Most people born around 1977 or after — and who grew up with the original Star Wars trilogy and then its continuing sequels — probably are not that aware of how great a gamble George Lucas’ original movie was.

I know from first-hand experience how unsure 20th Century Fox truly was about Star Wars.

In 1977, I was working at a newspaper in Springfield, Ohio, a small city off I-70 almost midway between Columbus and the northeast of Dayton. I had been writing movie reviews there for about a year and had become friends with the man who booked the movies for the local theater chain. He was a character — one of those individuals regularly prone to hyperbole. 

One day in April 1977, he called me and asked if I wanted to attend a screening of a movie that, as he put it, the studio had no idea what they wanted to do with.

It was a science-fiction film, he said, and Fox was going to screen it for a science-fiction club to gauge its members’ reaction. The screening, he added as an afterthought, was in Cincinnati, about 90 miles south of us. Oh: Did I mention he did not drive? So he was basically asking me to chauffeur him to the screening.

He told me he could arrange for us to get into the screening as members of the sci-fi club. But under no circumstances was I to let anyone know I was a movie critic. Nor, he said, was I to let any of his bosses know I was going to attend the screening as it could cost him his job.

Cut to the chase, and we are at the theater in Cincinnati. The place is packed and there’s a lot of chattering — everyone curious about what they are about to see.

I soon realized that none of us even knew the title of the movie.

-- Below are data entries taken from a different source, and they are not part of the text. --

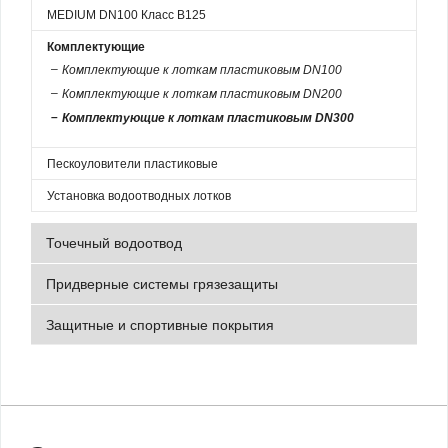
MEDIUM DN100 Класс B125
Комплектующие
Комплектующие к лоткам пластиковым DN100
Комплектующие к лоткам пластиковым DN200
Комплектующие к лоткам пластиковым DN300
Пескоуловители пластиковые
Установка водоотводных лотков
Точечный водоотвод
Придверные системы грязезащиты
Защитные и спортивные покрытия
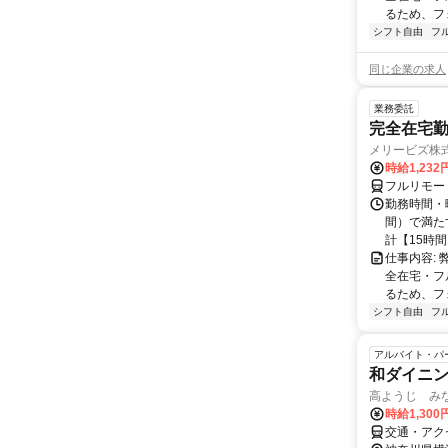
るため、フ
シフト自由
フ
同じ企業の求人
業務委託
完全在宅勤
メリービズ株
時給1,23
フルリモー
勤務時間・曜
間）で満たす
計【15時間】
仕事内容:
全在宅・フ
るため、フ
シフト自由
フ
アルバイト・パ
和ダイニ
高ようじ み
時給1,300
交通・アク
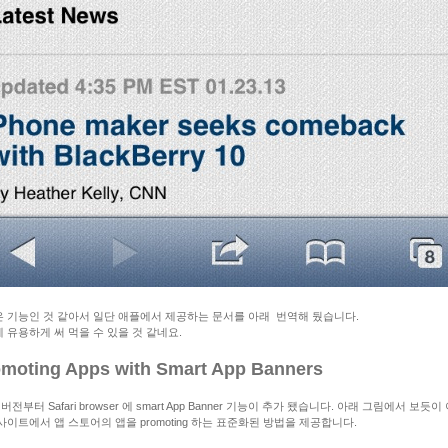
 기능인 것 같아서 일단 애플에서 제공하는 문서를 아래 번역해 뒀습니다.
 유용하게 써 먹을 수 있을 것 같네요.
moting Apps with Smart App Banners
6 버전부터 Safari browser 에 smart App Banner 기능이 추가 됐습니다. 아래 그림에서 보듯이
사이트에서 앱 스토어의 앱을 promoting 하는 표준화된 방법을 제공합니다.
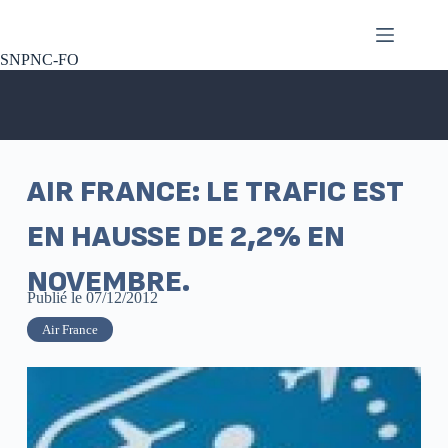
SNPNC-FO
AIR FRANCE: LE TRAFIC EST
EN HAUSSE DE 2,2% EN
NOVEMBRE.
Publié le
07/12/2012
Air France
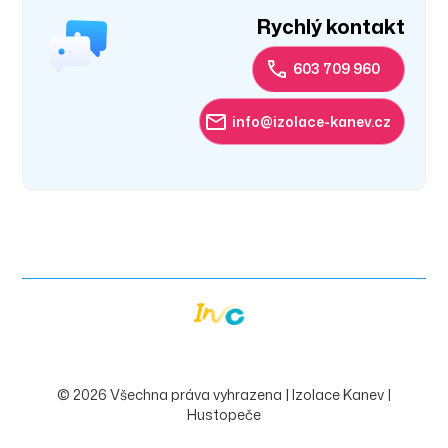
Rychlý kontakt
603 709 960
info@izolace-kanev.cz
©
2026 Všechna práva vyhrazena | Izolace Kanev |
Hustopeče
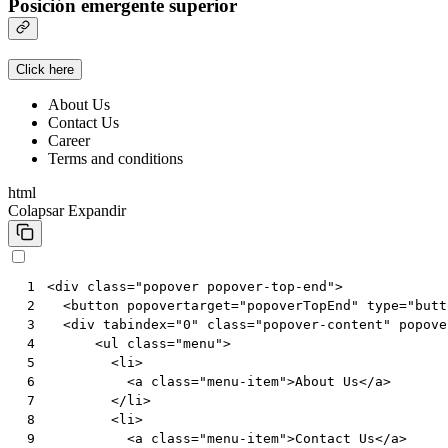
Posición emergente superior
Click here
About Us
Contact Us
Career
Terms and conditions
html
Colapsar
Expandir
<
div
class
=
"popover popover-top-end"
>
 1
<
button
popovertarget
=
"popoverTopEnd"
type
=
"butt
 2
<
div
tabindex
=
"0"
class
=
"popover-content"
popove
 3
<
ul
class
=
"menu"
>
 4
<
li
>
 5
<
a
class
=
"menu-item"
>
About Us
</
a
>
 6
</
li
>
 7
<
li
>
 8
<
a
class
=
"menu-item"
>
Contact Us
</
a
>
 9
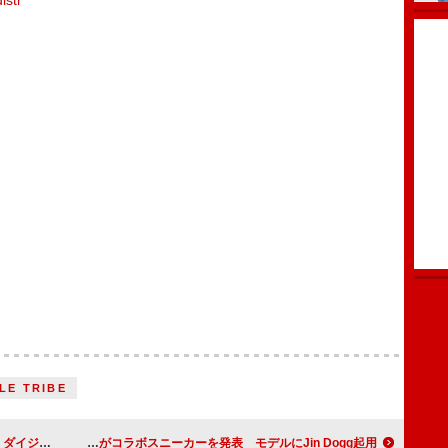
lstr
LE TRIBE
映像を公開
AMIRIとMaison MIHARA YASUHIROがコラボスニーカーを発表 モデルにJin Dogg起用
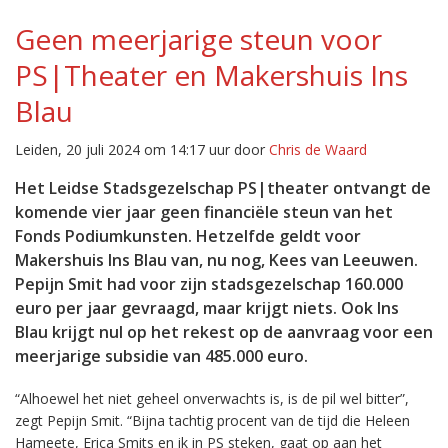
Geen meerjarige steun voor
PS|Theater en Makershuis Ins
Blau
Leiden, 20 juli 2024 om 14:17 uur door
Chris de Waard
Het Leidse Stadsgezelschap PS|theater ontvangt de
komende vier jaar geen financiële steun van het
Fonds Podiumkunsten. Hetzelfde geldt voor
Makershuis Ins Blau van, nu nog, Kees van Leeuwen.
Pepijn Smit had voor zijn stadsgezelschap 160.000
euro per jaar gevraagd, maar krijgt niets. Ook Ins
Blau krijgt nul op het rekest op de aanvraag voor een
meerjarige subsidie van 485.000 euro.
“Alhoewel het niet geheel onverwachts is, is de pil wel bitter”,
zegt Pepijn Smit. “Bijna tachtig procent van de tijd die Heleen
Hameete, Erica Smits en ik in PS steken, gaat op aan het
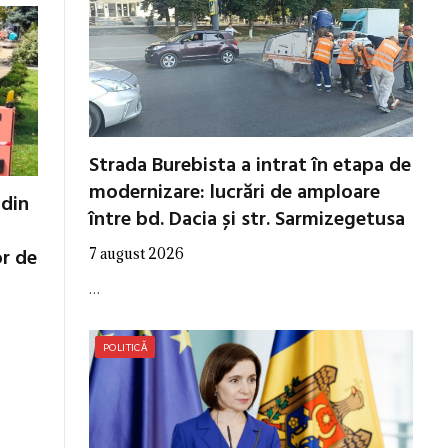
Strada Burebista a intrat în etapa de
modernizare: lucrări de amploare
 din
între bd. Dacia și str. Sarmizegetusa
or de
7 august 2026
…
POLITICĂ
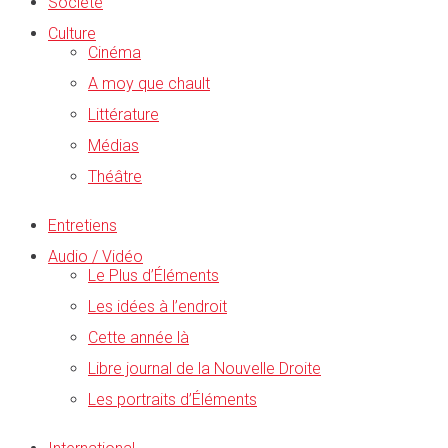
Société
Culture
Cinéma
A moy que chault
Littérature
Médias
Théâtre
Entretiens
Audio / Vidéo
Le Plus d’Éléments
Les idées à l’endroit
Cette année là
Libre journal de la Nouvelle Droite
Les portraits d’Éléments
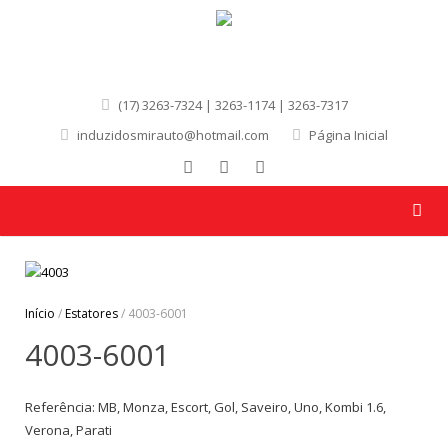
(17) 3263-7324 | 3263-1174 | 3263-7317
induzidosmirauto@hotmail.com
Página Inicial
Início
/
Estatores
/ 4003-6001
4003-6001
Referência: MB, Monza, Escort, Gol, Saveiro, Uno, Kombi 1.6,
Verona, Parati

But the atmosphere of the theater immediately changed after the theater darkened and the Fox fanfare blared from the screen, announcing the beginning of the movie.

Once the first notes of John Williams’ score hit, everyone was hooked.

My “ah” moment came after the Star Wars title and the words of the Episode IV — no A New Hope subtitle as yet — scroll began rolling. As a fan of serials, I immediately recognized it as a device that Universal Pictures had used for some of its serials in the late 1930s and early 1940s, most notably Flash Gordon Conquers the Universe.

I was smitten. Star Wars was original, yet it contained echoes to older movies and genres I loved — especially Westerns and serials. The scene in which Luke Skywalker races to his home only to find it destroyed reminded me of John Wayne returning to his brother’s ranch after the Comanche raid in The Searchers.

During scenes in the cantina when Obi-Wan Kenobi protects Luke by using his lightsaber and, later, when Han shoots Greedo, memories of similar incidents from countless Republic, Monogram and PRC B-Westerns flooded my mind. Space battles between Rebel and Imperial fighters looked like sequences from old World War II movies, down to the chatter between the pilots.

When the movie ended, applause and cheers broke out in the theater. And when the screen went dark and the lights came up, people did not leave. They milled around and quickly began discussing Star Wars. Like myself, many of them recognized what I had seen. We never did hear from a Fox studio representative. No one was in the lobby to solicit opinions about the film.

My friend and I drove back to Springfield. We talked about the movie. Honestly, I don’t remember any details of our conversation, but I do know we both felt confident that we had seen something new and different.

At home that night, I began writing a review of Star Wars, even though I knew it would not see print for several weeks. As many of my friends and colleagues can attest, I am not a closed-mouth person. It took a lot of control not to tell anyone about what I had seen, especially when ads for the movie began running on television. The first time anyone at the paper knew I had seen the movie was when I turned in my review at deadline. Thankfully, no one asked me when or how I saw the movie, and I did not volunteer any information.

All I remember about that time was realizing I had seen something that would somehow change the movie industry. I didn’t know how — or even why. I simply concluded that Star Wars was unlike any movie I had ever seen. And I also realized I probably would never be more affected at a screening than I was at that one in Cincinnati.

It was true then — and more than 40 years later, it still is.